Ancak dediğim gibi 0-1 sayı olmaktan çok bir kavramdır. Mesela,
Veriler sabit diskteki manyetik bir tabaka üzerine kaydedilir. Bu verilerin kaydedilmesinde manyetizmadan faydalanılır ve 0-1'ler manyetik olarak temsil edilir.
İşlemciler ise basitçe, üzerlerindeki transistörlerin açık veya kapalı olma durumuna göre işlem yapar. Buradaysa 0-1' kavramları açık-kapalı olarak temsil edilir.
Fiber optik kablolarda yine bu mantık üzerinden iletim yapmaktadır. Veri, kablo içinde ışığın yansıtılma prensibi üzerinden taşınmaktadır. Burada, tahmin edebileceğiniz gibi, aydınlık-karanlık durumşaro mantıksal olarak 0-1'i temsil etmektedir.
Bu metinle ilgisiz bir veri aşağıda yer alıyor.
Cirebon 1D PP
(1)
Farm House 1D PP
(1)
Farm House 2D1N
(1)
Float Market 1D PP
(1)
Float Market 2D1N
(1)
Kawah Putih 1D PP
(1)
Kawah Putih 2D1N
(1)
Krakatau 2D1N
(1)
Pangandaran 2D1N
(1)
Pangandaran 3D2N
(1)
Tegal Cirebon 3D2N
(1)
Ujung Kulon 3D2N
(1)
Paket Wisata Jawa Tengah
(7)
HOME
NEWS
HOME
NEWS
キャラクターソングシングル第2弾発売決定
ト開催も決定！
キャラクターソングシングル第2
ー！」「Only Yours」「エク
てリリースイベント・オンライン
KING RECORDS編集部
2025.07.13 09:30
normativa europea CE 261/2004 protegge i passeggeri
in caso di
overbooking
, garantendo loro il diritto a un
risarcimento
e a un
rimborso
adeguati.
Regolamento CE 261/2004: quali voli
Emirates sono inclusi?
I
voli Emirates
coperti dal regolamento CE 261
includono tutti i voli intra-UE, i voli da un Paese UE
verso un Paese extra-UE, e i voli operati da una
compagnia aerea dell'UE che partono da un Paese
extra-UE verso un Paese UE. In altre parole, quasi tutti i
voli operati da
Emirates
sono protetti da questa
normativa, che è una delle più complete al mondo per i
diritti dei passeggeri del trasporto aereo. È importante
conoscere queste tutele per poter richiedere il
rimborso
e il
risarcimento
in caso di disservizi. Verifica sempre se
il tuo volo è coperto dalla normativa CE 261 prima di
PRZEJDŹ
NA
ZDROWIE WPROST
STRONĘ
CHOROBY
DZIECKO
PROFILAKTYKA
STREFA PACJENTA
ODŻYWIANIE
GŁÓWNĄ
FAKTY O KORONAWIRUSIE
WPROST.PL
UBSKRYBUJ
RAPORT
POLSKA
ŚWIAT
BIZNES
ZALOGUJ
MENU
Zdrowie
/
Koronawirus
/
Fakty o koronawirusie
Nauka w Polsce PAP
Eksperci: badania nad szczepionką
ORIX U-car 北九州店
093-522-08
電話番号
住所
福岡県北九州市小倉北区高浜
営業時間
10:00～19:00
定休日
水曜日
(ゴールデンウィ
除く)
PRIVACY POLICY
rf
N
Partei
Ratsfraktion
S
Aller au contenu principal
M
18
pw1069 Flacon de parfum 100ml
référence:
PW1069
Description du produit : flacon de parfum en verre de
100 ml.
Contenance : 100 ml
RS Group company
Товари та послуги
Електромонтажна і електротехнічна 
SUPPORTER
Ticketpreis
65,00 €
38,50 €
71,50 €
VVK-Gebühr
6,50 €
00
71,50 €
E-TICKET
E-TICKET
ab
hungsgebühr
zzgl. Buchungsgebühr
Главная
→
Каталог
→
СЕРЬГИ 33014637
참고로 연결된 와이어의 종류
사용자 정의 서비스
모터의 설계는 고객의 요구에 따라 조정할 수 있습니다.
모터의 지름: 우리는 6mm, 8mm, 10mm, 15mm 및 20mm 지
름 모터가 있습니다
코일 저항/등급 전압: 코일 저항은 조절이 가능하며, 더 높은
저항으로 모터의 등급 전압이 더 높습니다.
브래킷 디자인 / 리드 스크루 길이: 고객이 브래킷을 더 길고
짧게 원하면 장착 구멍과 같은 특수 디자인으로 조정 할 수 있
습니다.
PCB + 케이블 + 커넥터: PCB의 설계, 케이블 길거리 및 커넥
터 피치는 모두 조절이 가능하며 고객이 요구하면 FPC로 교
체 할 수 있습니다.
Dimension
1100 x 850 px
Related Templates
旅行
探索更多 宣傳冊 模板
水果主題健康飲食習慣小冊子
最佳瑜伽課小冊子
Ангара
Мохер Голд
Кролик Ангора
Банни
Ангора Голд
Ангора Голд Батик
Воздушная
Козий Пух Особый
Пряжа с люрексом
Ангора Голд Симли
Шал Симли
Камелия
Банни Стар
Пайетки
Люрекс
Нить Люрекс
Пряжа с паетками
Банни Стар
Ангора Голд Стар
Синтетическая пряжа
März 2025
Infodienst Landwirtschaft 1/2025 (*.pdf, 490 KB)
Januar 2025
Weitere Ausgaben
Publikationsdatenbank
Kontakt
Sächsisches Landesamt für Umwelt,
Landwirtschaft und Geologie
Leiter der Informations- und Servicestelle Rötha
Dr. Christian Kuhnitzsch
Tabi ki de her şey bu kadar basit değil. Ancak sürecin temeli budur. Yani her şey mantıksal olan 0 ve 1 kavramlarını, çeşitli formlara dönüştürebilmek ve bu formlar arasında geçişi sağlayabilmekle alakalıdır.
Son olarakta 0-1'lerin, anlamlı bilgiye nasıl dönüştürüldüğünü basit bir örnek üzerinden anlatmaya çalışacağım. Ama bunun için Byte'ın ne olduğundan kısaca bahsetmem gerekiyor.
Byte dediğimiz şey, 8 tane 0 veya 1'in yan yana gelmesiyle oluşan yapıdır. Mesela "00110001" bir Byte'dır. 8 bit kendi arasında 2 üzeri 8 yani 256 farklı şekilde sıralanabilir. Bu Sıralamaların her biri, "A,a,B,b,C,c,+,-,1,2 ..." gibi bazı harf ve sembollerle eşleştirimiştir(kodlanmıştır). Google'a, ASCII tablosu yazarak bu eşleştirmeleri görebilirsiniz.
Klavye üzerindeki herhangi bir harfe bastığınızda 8 bitlik bir veri paketi oluşturulur. Farklı formlarda iletimi sağlanan bu bitler, ana kart üzerinde çeşitli işlemler görür ve son olarak ekranınıza bastırılır. Süreç basitçe bu şekilde işlemektedir.
Bu arada kullanılan her harfin boyutu 1 Byte'dır. "Merhaba" yazıldığında oluşan veri ise 7 Byte'lık bir veridir. Bu bağlamda düşünürsek, 1 MB veya 1 GB gibi depolama alanlarının bile aslında ne kadar büyük bir alan olduğunu anlayabiliriz.
Okuduğunuz için teşekkürler. Yazarken genel olarak kendi yorumlarım üzerinden konuları ele aldım. O yüzden bazı yerlerde hata yapmış olabilirim. Konuyu bilen arkadaşlar eksik veya hatalı gördüğü kısımları yazarsa eğer düzeltmeye çalışırım.